## What the exercise asks
How many lines of the records hold the string "Tools"? Reply with the number alone.

## Data excerpts
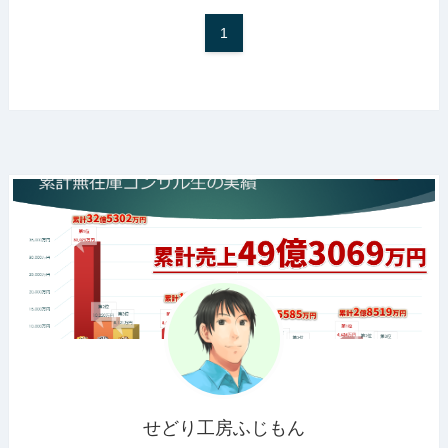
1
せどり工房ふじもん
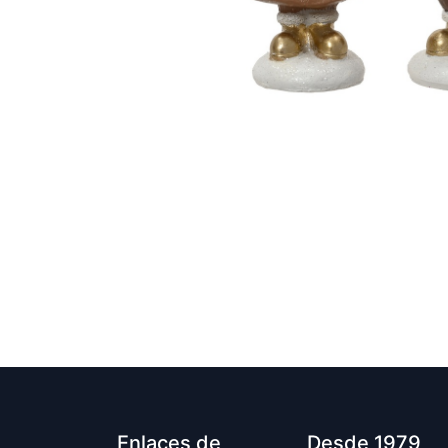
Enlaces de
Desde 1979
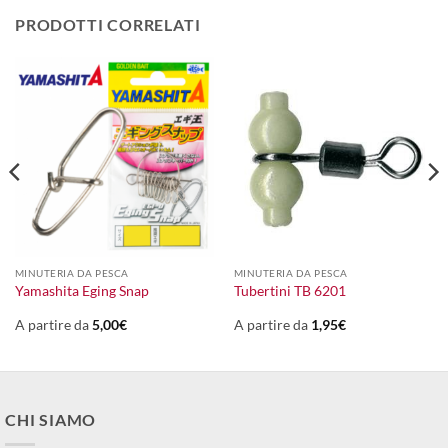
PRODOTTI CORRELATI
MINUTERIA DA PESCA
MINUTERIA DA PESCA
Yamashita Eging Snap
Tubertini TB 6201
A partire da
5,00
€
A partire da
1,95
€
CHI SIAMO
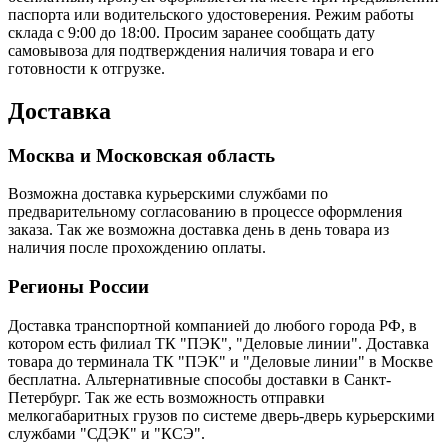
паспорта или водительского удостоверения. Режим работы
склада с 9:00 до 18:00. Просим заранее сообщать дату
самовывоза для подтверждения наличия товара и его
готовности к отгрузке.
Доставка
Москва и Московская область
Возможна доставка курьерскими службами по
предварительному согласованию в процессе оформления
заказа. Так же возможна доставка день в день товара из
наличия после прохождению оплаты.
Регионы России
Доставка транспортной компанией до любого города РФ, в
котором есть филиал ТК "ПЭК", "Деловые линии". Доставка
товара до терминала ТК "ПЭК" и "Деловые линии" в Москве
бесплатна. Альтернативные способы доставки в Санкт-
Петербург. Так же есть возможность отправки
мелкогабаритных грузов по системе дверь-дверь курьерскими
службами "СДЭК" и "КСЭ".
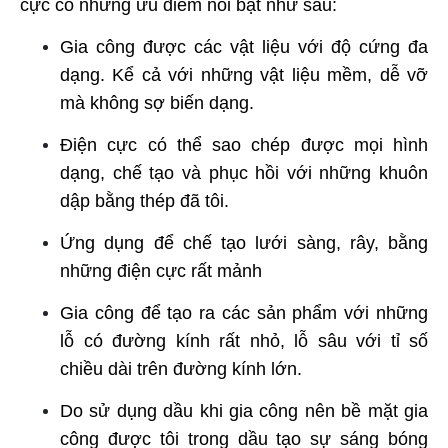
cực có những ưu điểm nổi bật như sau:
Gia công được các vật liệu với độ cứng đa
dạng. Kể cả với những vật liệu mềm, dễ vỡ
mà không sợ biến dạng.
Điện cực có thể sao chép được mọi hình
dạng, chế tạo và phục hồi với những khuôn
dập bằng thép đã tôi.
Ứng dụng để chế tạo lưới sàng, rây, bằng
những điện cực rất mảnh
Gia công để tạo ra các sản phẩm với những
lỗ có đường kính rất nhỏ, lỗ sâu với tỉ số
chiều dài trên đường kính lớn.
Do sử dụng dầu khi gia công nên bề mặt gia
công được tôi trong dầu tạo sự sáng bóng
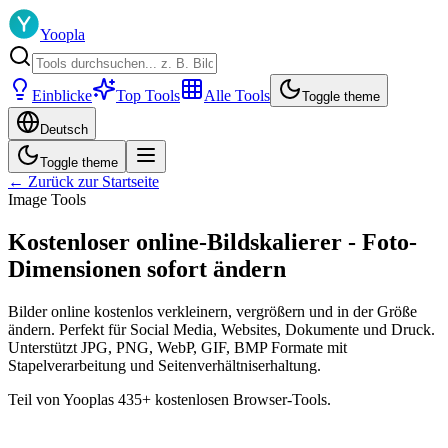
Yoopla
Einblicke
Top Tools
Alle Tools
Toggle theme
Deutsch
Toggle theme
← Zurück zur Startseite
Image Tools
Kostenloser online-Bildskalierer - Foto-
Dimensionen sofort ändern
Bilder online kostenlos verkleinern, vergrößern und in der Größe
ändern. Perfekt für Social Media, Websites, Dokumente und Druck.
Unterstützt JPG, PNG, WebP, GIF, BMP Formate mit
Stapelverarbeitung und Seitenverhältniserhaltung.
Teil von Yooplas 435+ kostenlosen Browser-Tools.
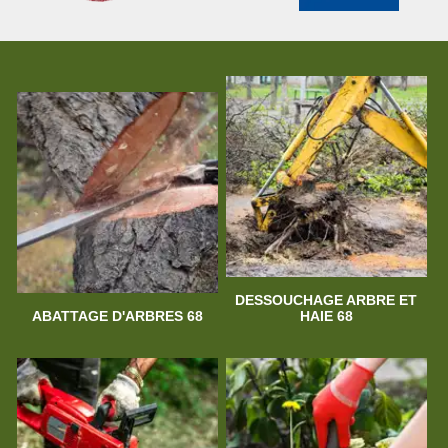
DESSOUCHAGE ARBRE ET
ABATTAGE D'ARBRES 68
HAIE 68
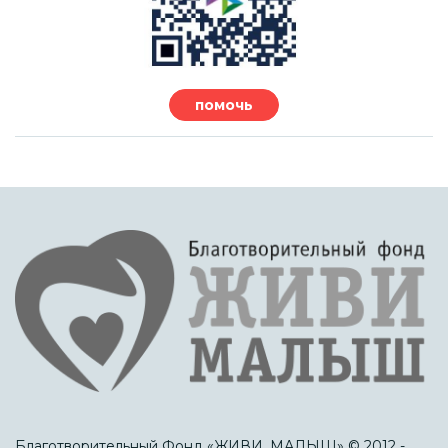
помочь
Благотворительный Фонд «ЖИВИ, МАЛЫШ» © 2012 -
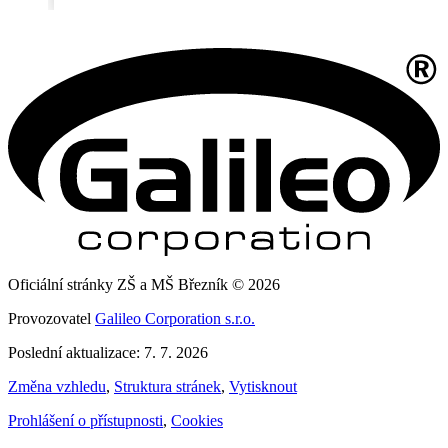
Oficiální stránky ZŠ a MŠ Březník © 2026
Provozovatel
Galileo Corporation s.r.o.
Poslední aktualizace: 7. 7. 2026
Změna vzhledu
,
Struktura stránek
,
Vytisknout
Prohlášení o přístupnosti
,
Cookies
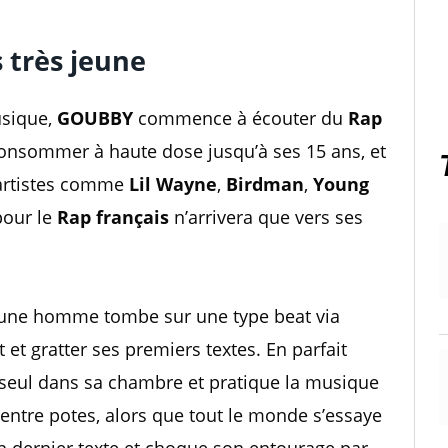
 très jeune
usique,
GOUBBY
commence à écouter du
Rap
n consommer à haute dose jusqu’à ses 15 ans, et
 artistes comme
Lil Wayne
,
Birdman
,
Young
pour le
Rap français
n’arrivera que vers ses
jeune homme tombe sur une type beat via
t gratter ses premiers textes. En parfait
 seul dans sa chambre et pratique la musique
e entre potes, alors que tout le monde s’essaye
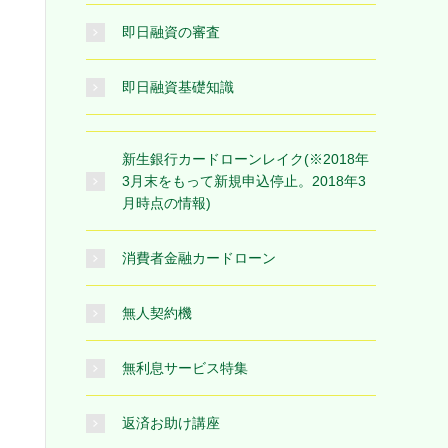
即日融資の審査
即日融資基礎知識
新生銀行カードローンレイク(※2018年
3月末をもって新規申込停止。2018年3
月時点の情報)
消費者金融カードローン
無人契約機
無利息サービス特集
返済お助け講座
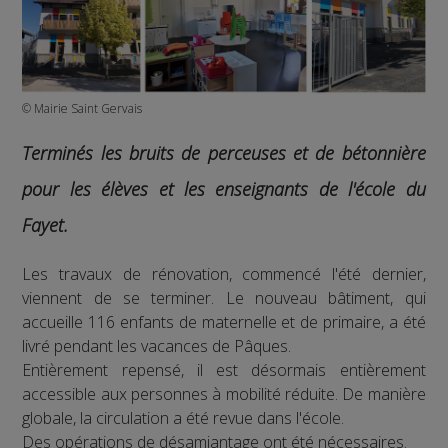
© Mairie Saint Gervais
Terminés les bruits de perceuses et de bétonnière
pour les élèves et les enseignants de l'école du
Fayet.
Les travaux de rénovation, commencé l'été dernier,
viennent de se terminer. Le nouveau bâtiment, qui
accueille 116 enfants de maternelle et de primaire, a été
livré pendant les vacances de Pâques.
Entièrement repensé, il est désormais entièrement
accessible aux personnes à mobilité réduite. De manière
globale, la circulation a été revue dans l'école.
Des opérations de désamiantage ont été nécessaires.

* * *

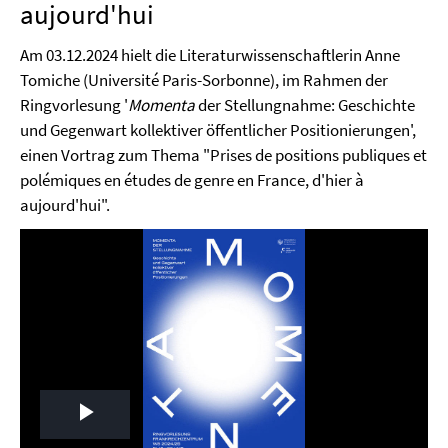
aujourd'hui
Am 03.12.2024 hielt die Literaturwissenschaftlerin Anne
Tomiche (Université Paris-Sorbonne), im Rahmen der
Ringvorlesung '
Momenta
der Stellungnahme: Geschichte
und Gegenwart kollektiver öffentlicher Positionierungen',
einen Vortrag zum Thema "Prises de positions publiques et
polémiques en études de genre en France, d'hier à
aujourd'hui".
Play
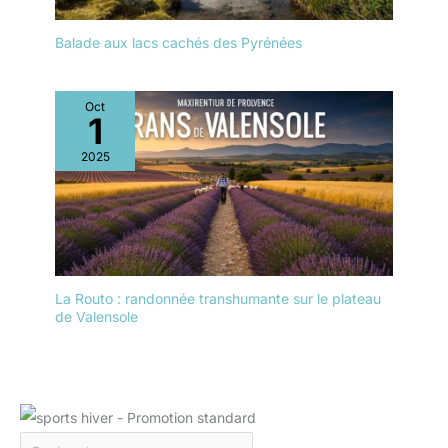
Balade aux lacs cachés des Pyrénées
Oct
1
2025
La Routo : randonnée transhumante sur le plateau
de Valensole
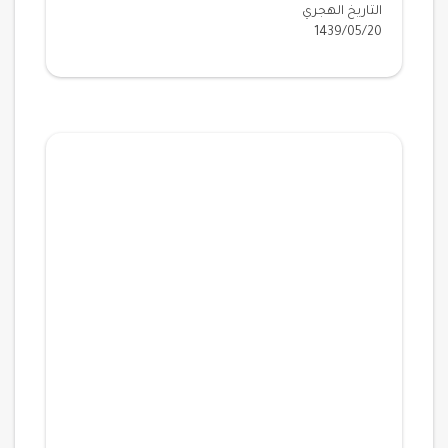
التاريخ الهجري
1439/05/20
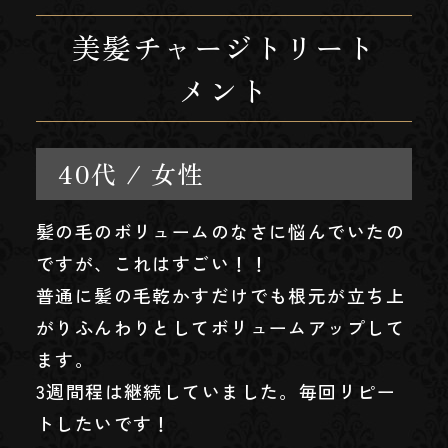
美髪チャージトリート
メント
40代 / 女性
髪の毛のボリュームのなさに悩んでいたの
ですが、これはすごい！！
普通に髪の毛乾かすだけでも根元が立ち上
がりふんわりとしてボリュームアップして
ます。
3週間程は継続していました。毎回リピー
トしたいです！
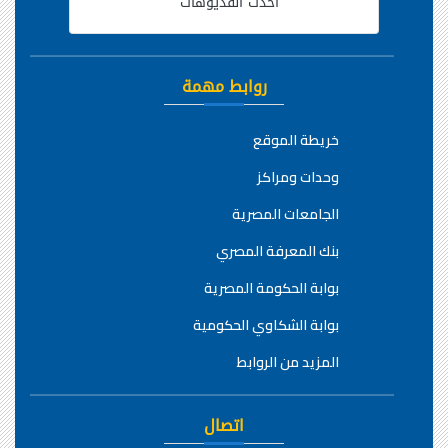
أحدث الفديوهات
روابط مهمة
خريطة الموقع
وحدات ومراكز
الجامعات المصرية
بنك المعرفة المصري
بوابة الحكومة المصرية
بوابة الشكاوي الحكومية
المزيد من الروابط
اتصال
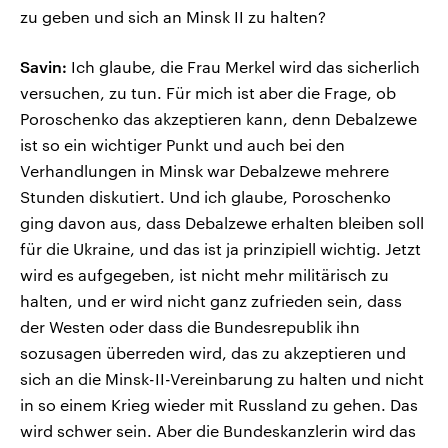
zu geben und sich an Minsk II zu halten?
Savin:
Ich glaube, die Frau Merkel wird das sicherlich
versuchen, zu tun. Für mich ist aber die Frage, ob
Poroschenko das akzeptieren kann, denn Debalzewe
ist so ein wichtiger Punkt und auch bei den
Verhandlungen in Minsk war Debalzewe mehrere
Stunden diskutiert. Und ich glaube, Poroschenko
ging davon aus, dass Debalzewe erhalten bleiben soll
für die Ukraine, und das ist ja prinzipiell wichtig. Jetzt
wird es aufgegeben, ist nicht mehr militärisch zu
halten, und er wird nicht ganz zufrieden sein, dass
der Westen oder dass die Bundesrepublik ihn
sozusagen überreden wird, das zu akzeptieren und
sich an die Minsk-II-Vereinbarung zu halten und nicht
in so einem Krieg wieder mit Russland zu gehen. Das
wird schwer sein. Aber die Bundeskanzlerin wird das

...

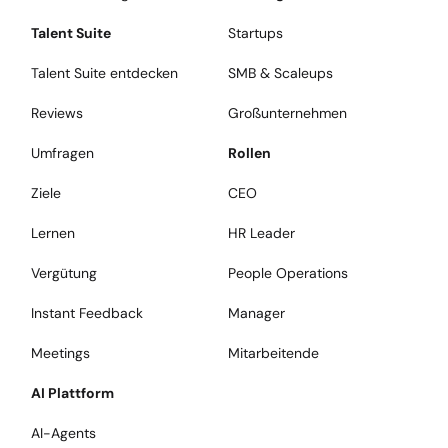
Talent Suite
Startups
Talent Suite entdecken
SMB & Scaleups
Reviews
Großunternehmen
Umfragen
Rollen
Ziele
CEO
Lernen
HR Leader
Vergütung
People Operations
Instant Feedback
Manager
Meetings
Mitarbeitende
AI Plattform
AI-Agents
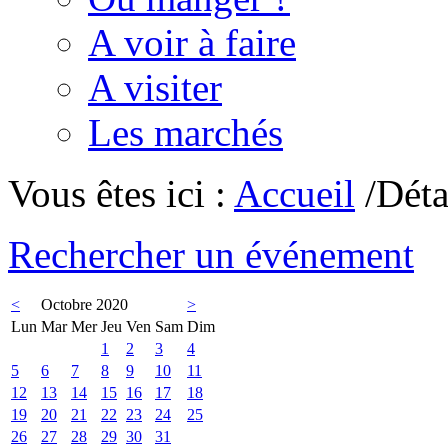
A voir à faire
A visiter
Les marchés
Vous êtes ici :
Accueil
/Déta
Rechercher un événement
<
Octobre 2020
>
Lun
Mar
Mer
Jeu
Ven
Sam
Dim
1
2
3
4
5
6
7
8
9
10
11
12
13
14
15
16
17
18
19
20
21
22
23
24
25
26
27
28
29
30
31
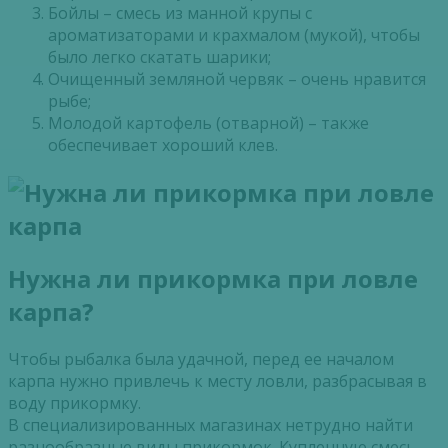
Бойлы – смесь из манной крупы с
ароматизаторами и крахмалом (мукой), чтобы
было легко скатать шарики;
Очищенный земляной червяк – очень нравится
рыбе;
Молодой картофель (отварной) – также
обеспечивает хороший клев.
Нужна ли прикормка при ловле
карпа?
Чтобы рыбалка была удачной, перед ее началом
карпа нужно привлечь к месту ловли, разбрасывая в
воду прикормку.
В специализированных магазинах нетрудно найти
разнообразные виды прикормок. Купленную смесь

## Solution to this problem
4